Thursday, October 26, 2017
Make a Connection - Part 5 - Five Ways to Teach Your Child About People With Differences
This is a topic that's near and dear to my heart because I believe raising caring and compassionate kids means a more caring and compassionate future, a future that children and their children will have to live in! So, thank you!
If you have missed any of my posts in this series, you can start with part one here!
Part Two is here!
Part Three is here!
Part Four is here!
Now, on to the final post of this series, Part 5!
Make a Connection
When children ask questions about differences, it's because they don't know or understand. They ask to get an answer, not to be cruel. I always assume kids are curious, not mean. That being said, sometimes, when you take the time to explain about a difference and give them a chance to ask questions, it still doesn't convey the whole picture.
The BIG picture here is understand AND acceptance, not just understanding. Explaining and answering questions about a difference gets across the message of understanding. Once they get an explanation, they will better understand a difference and what it is about, but how do we get across the message of acceptance?
I think there are two important parts to that puzzle. First, I think we should be willing to say so when a child says something that, even though not meant to be mean, can still hurt someone's feelings. If your child said someone had a big belly (Chandler totally did that to me the other day), you'd probably hush them because saying things like that can hurt someone's feelings, even if the person really does have a big belly. 😣😣😣 In the same way, it's okay to tell our kids that certain things are not okay to say, because it can hurt others, even if what they are saying is true.
You don't go up to everyone who is dressed in a way that you think is hideous and tell them so, so it's okay to say to your kids, "Hey! Saying that might hurt that person's feelings. If you'd like to ask them about their difference, we can go talk to them." I have totally said something similar to kids in public who say things that could hurt Christian's feelings. I always say it kindly though because they don't realize it will hurt his feelings. They aren't doing it to hurt him. They are just kids who say what they think. Kids will learn what kinds of things are appropriate or not when we teach them.

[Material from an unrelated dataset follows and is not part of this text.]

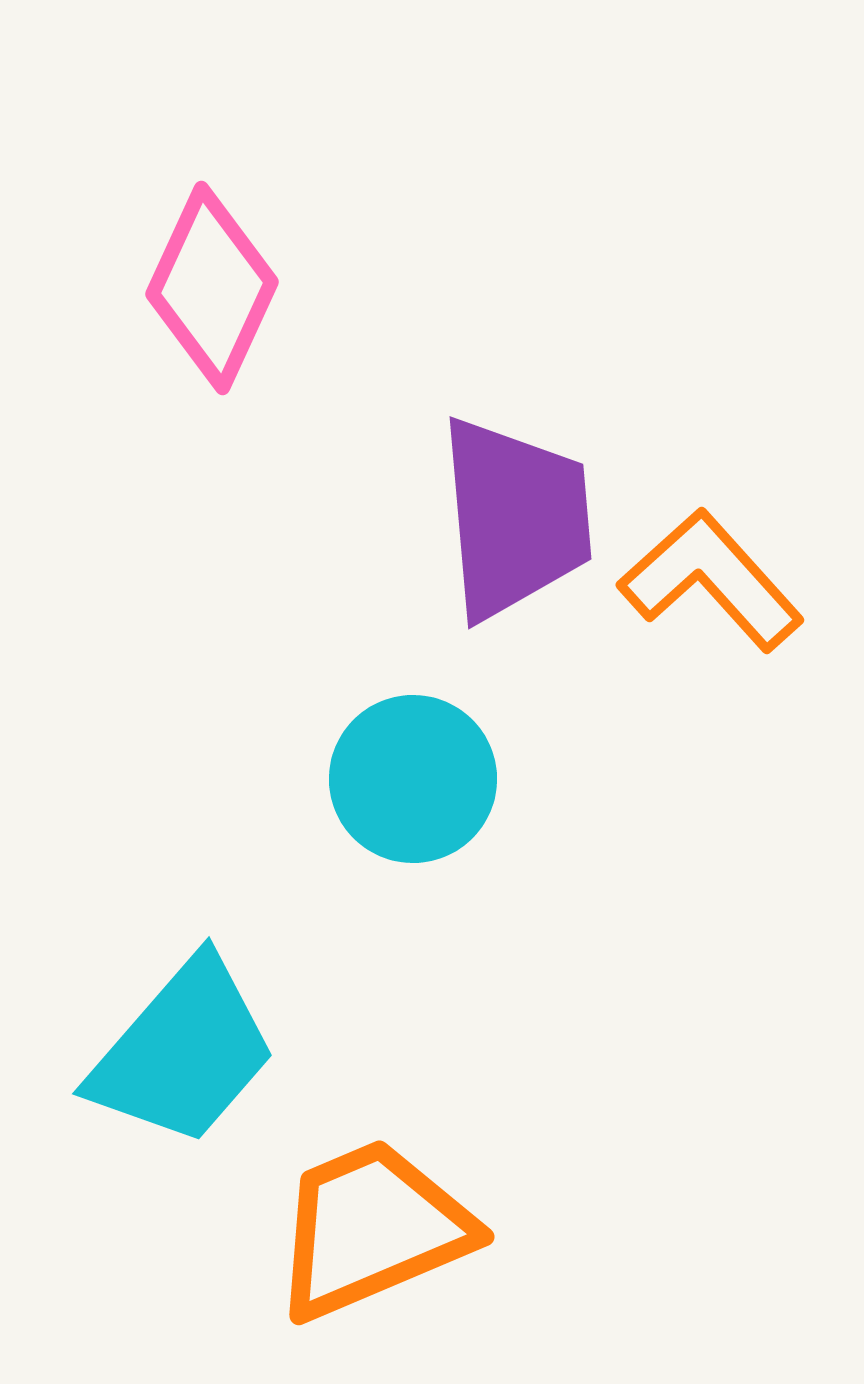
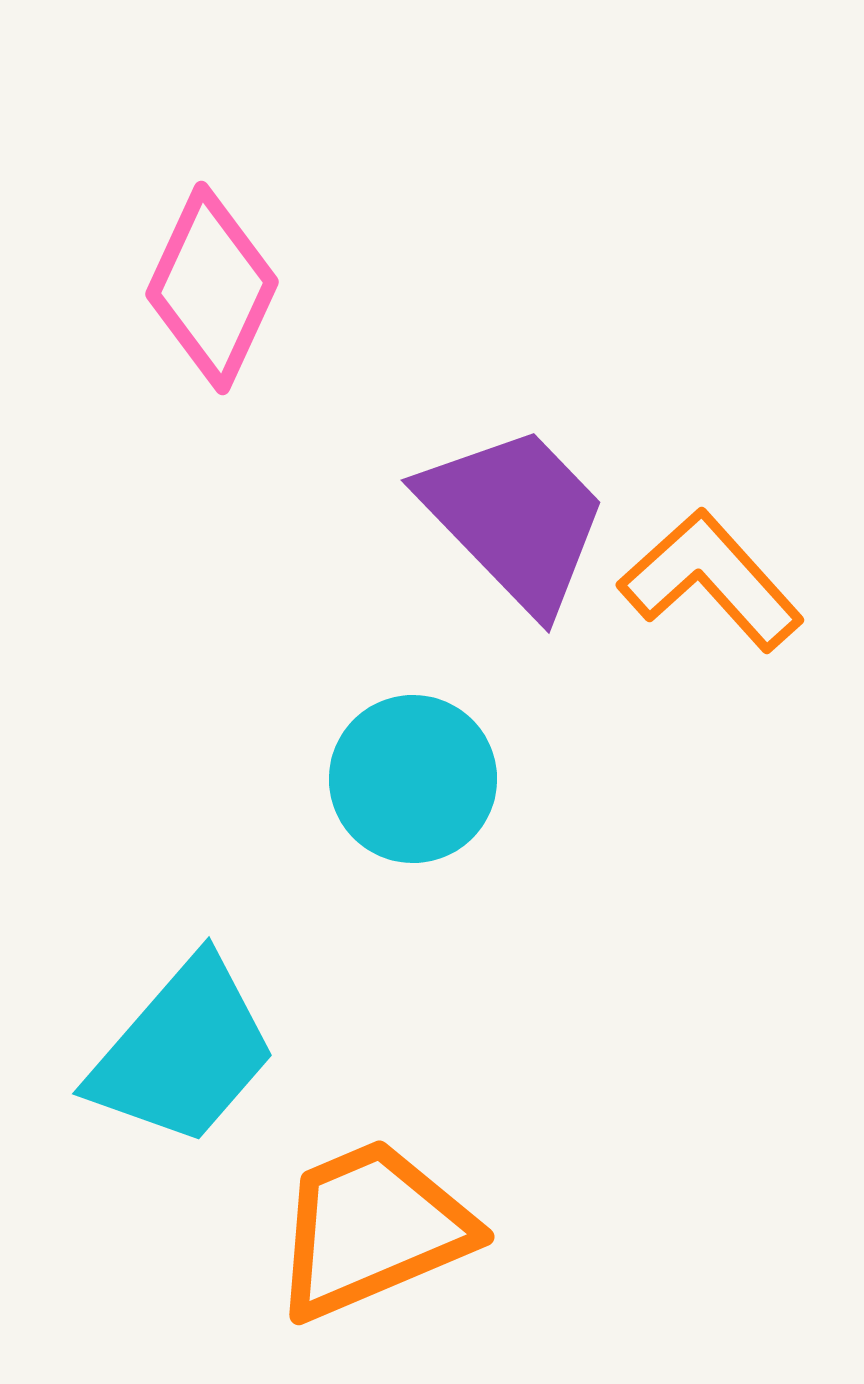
purple trapezoid: rotated 39 degrees counterclockwise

So, one step in the process is teaching kids how to talk kindly about differences. The next is making a connection. Sometimes kids are so fixated on a difference that they don't think about how a person might be more like them rather than different. I think making a connection between Christian and other kids is so important in the process of teaching acceptance. Because whether kids realize it or not, Christian is much more like them than he is different.
If I am talking to a child about Christian and notice that they are wearing a character shirt, I love to tell them that I like their shirt, and that Christian loves that character too. Sometimes I exaggerate. Occasionally, it's a character that Christian doesn't like at all. But I feel the importance of getting the child to realize that Christian is just a kid like them is far more important. I love to find things to talk about that connect Christian with the curious child. Sometimes, I will say that Christian is six and ask them their age to start a conversation about Christian and not just about his disability. Sometimes Christian will chime in and start talking about something and I will just cue into that and keep the conversation going where he wants it to go. Basically, diverting from the difference and to something the child can relate to.

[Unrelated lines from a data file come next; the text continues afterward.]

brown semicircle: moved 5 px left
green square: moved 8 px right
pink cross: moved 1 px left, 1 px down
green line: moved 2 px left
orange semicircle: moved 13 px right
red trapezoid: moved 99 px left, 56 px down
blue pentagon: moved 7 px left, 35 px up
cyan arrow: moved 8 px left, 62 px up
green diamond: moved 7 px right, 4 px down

It's not that his disability is off topic, but that it's not the focus of the conversation, or it shouldn't be.
So, I switch things around and make sure that we talk about things about Christian's personality and find ways to relate them to the other child.
I can see the wheels turning and the "aha" moment on kids' face when it starts to click. I can almost see the bridges being built, and that's the goal.

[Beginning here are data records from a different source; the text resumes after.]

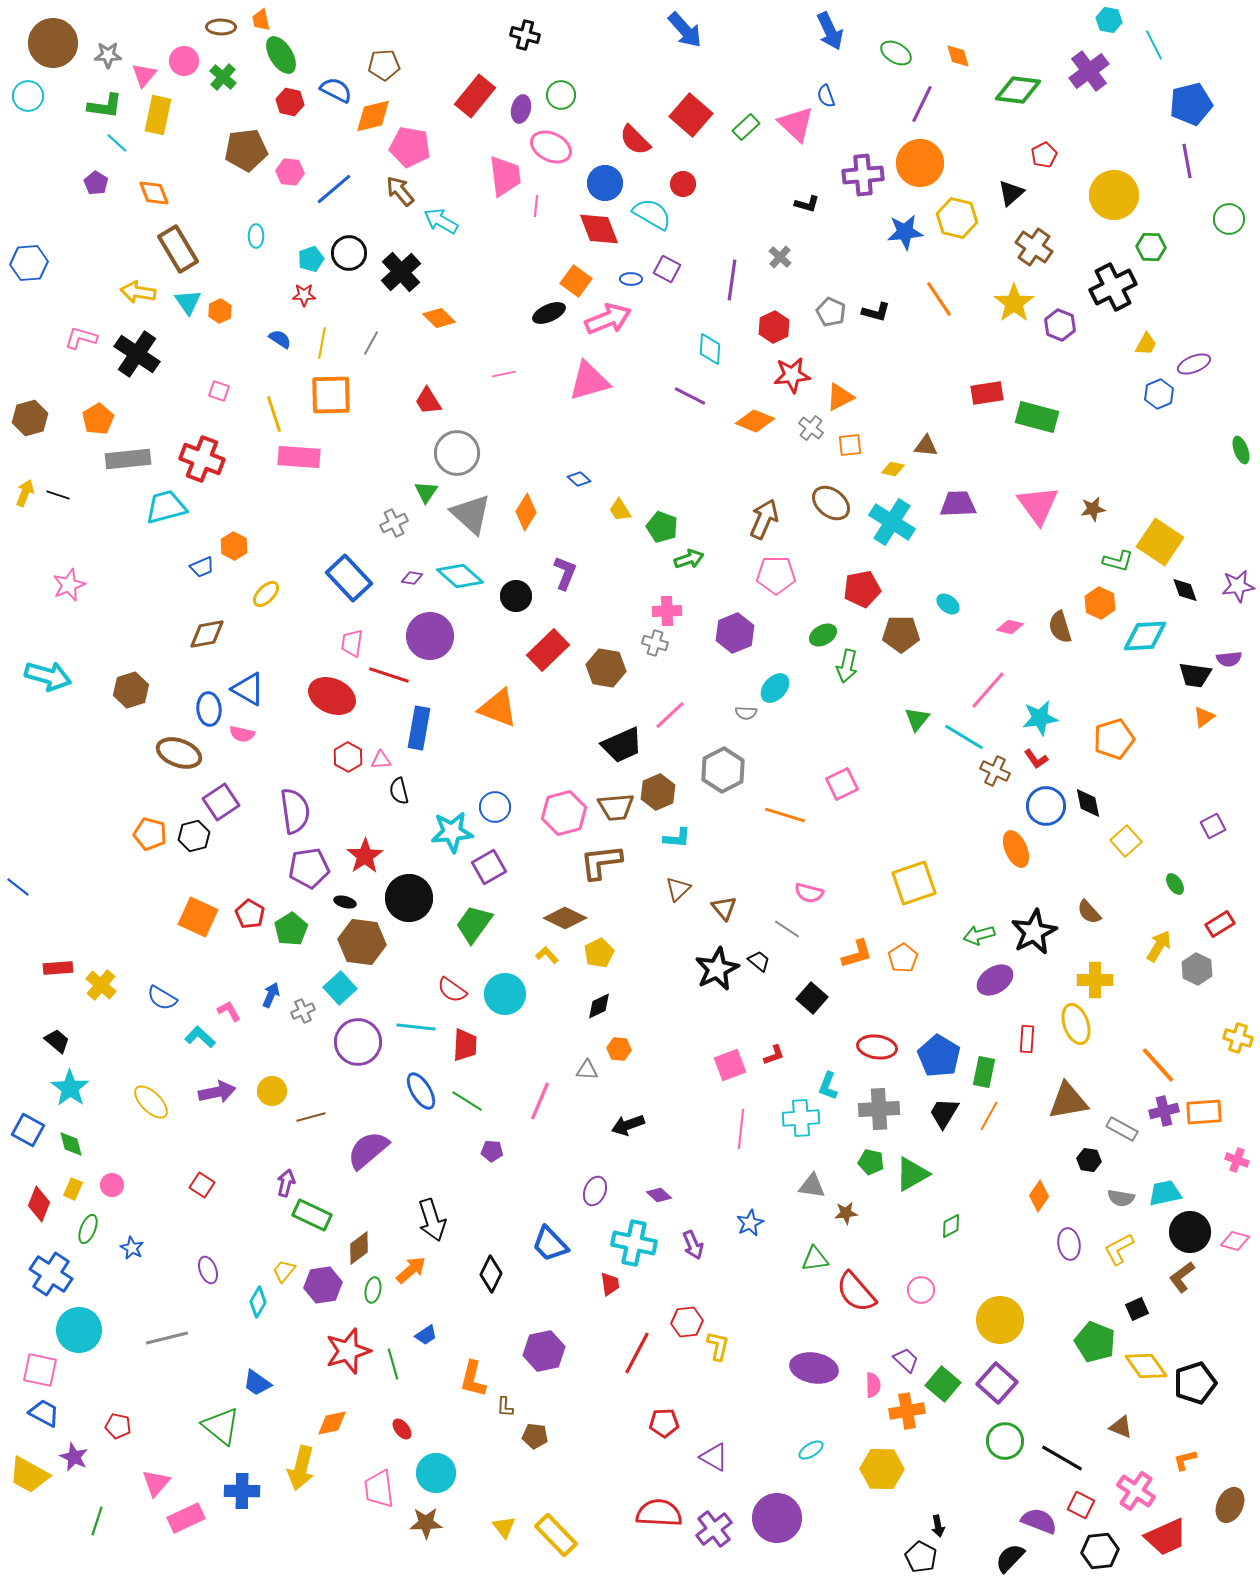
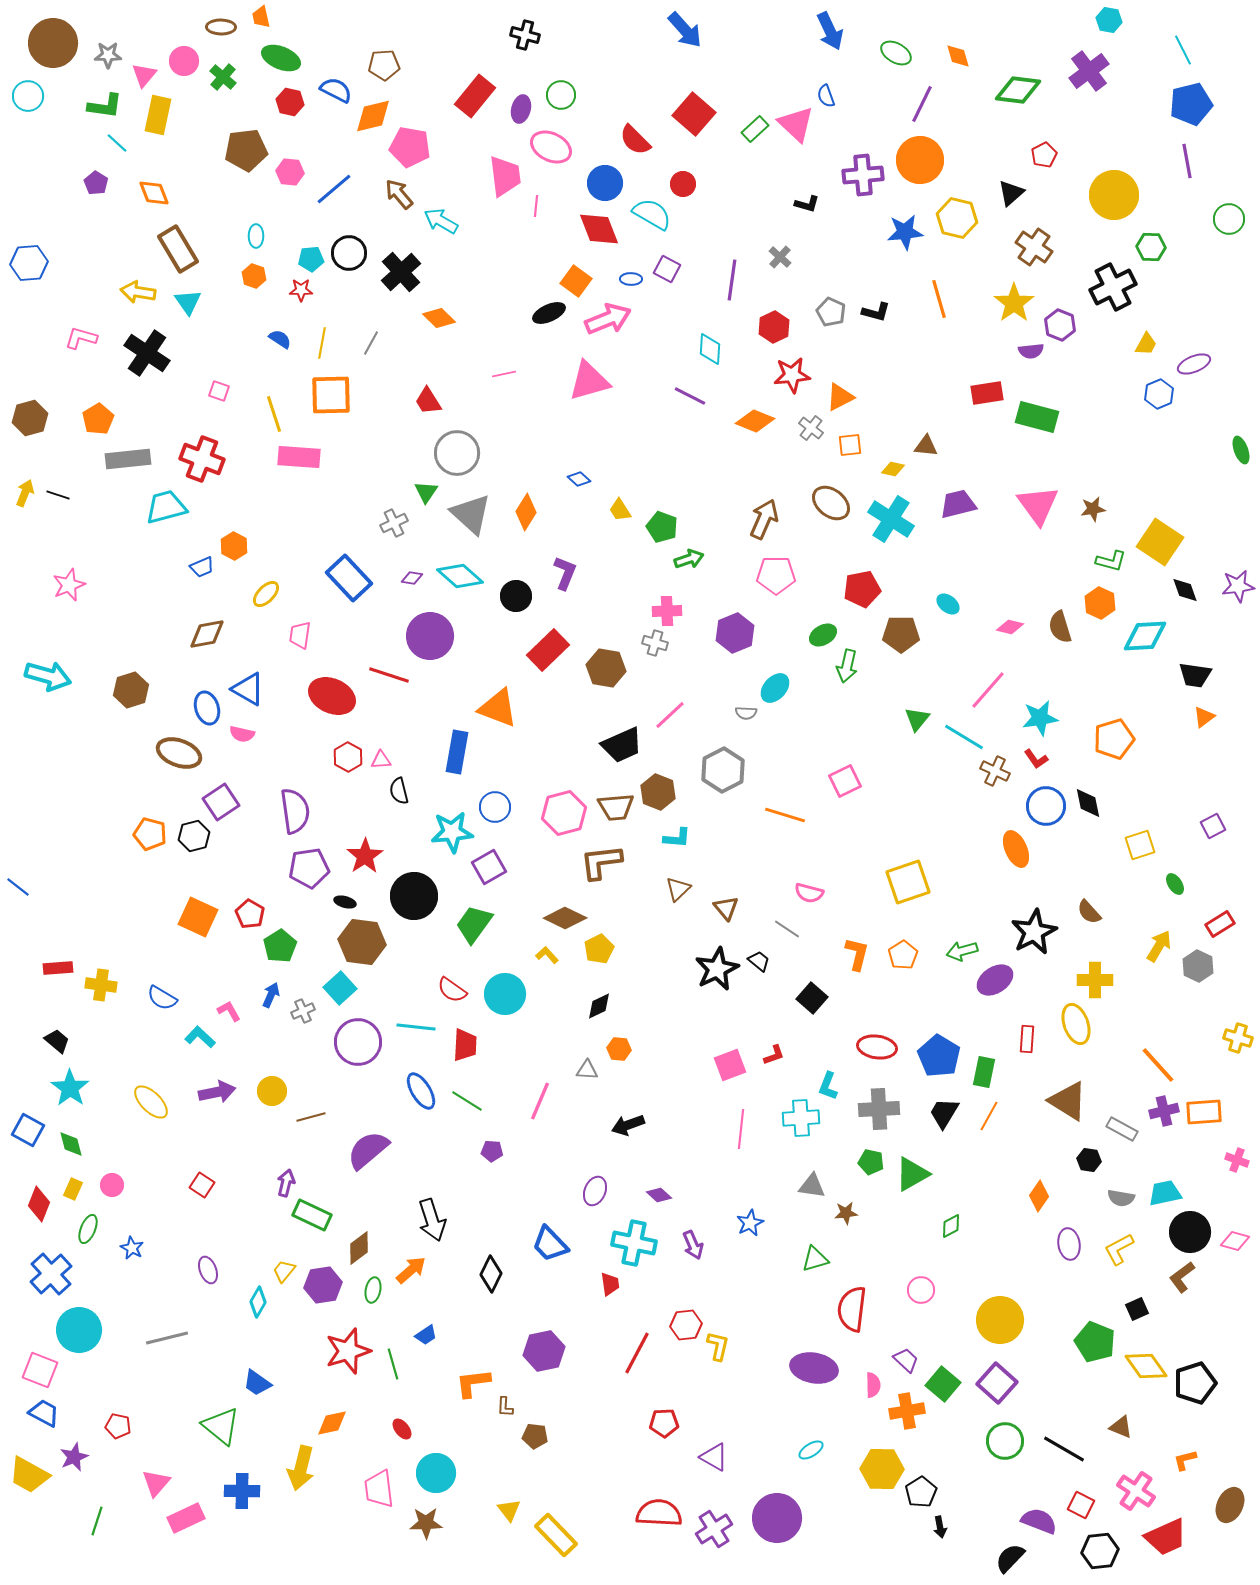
orange trapezoid at (261, 20): moved 3 px up
cyan line at (1154, 45): moved 29 px right, 5 px down
green ellipse at (281, 55): moved 3 px down; rotated 36 degrees counterclockwise
red square at (691, 115): moved 3 px right, 1 px up
green rectangle at (746, 127): moved 9 px right, 2 px down
orange circle at (920, 163): moved 3 px up
brown arrow at (400, 191): moved 1 px left, 3 px down
cyan pentagon at (311, 259): rotated 15 degrees clockwise
red star at (304, 295): moved 3 px left, 5 px up
orange line at (939, 299): rotated 18 degrees clockwise
orange hexagon at (220, 311): moved 34 px right, 35 px up; rotated 15 degrees counterclockwise
black cross at (137, 354): moved 10 px right, 1 px up
purple trapezoid at (958, 504): rotated 12 degrees counterclockwise
cyan cross at (892, 522): moved 1 px left, 3 px up
green L-shape at (1118, 561): moved 7 px left
pink trapezoid at (352, 643): moved 52 px left, 8 px up
purple semicircle at (1229, 659): moved 198 px left, 308 px up
blue ellipse at (209, 709): moved 2 px left, 1 px up; rotated 12 degrees counterclockwise
blue rectangle at (419, 728): moved 38 px right, 24 px down
pink square at (842, 784): moved 3 px right, 3 px up
brown hexagon at (658, 792): rotated 16 degrees counterclockwise
yellow square at (1126, 841): moved 14 px right, 4 px down; rotated 24 degrees clockwise
yellow square at (914, 883): moved 6 px left, 1 px up
black circle at (409, 898): moved 5 px right, 2 px up
brown triangle at (724, 908): moved 2 px right
green pentagon at (291, 929): moved 11 px left, 17 px down
green arrow at (979, 935): moved 17 px left, 16 px down
yellow pentagon at (599, 953): moved 4 px up
orange L-shape at (857, 954): rotated 60 degrees counterclockwise
orange pentagon at (903, 958): moved 3 px up
gray hexagon at (1197, 969): moved 1 px right, 3 px up
yellow cross at (101, 985): rotated 32 degrees counterclockwise
brown triangle at (1068, 1101): rotated 42 degrees clockwise
green triangle at (815, 1259): rotated 8 degrees counterclockwise
blue cross at (51, 1274): rotated 15 degrees clockwise
red semicircle at (856, 1292): moved 4 px left, 17 px down; rotated 48 degrees clockwise
red hexagon at (687, 1322): moved 1 px left, 3 px down
pink square at (40, 1370): rotated 9 degrees clockwise
orange L-shape at (473, 1379): moved 4 px down; rotated 69 degrees clockwise
purple star at (74, 1457): rotated 24 degrees clockwise
black line at (1062, 1458): moved 2 px right, 9 px up
black arrow at (938, 1526): moved 2 px right, 1 px down
yellow triangle at (504, 1527): moved 5 px right, 17 px up
purple cross at (714, 1529): rotated 6 degrees clockwise
black pentagon at (921, 1557): moved 65 px up; rotated 12 degrees clockwise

When talking to kids about differences, talking about the difference is important, but so is NOT talking about it. If the focus becomes so heavily fixated on the difference, the child will infer that it matters way more than it does. Make sure to talk about other things about the person to enforce their personhood, and try to make connections between the child and the person with the difference so that they can understand the person as a person who has likes and dislikes, ideas, opinions, and emotions, just like everyone else.
We are all more alike than we are different. People with differences have the same desires for friends and relationships as anyone else. They want to be treated kindly and it hurts them when they are not treated kindly. That is something we can all relate. I think it's important to not assume that children inherently know this, but that we take the time as their parents to tell them these things.
I hope you have enjoyed this series and again, I can't say thank you enough for following along! If you have had an opportunity to implement anything I have talked about in my series, please comment and let me know how it went! I'd love to hear! Thanks so, so much!!!!!!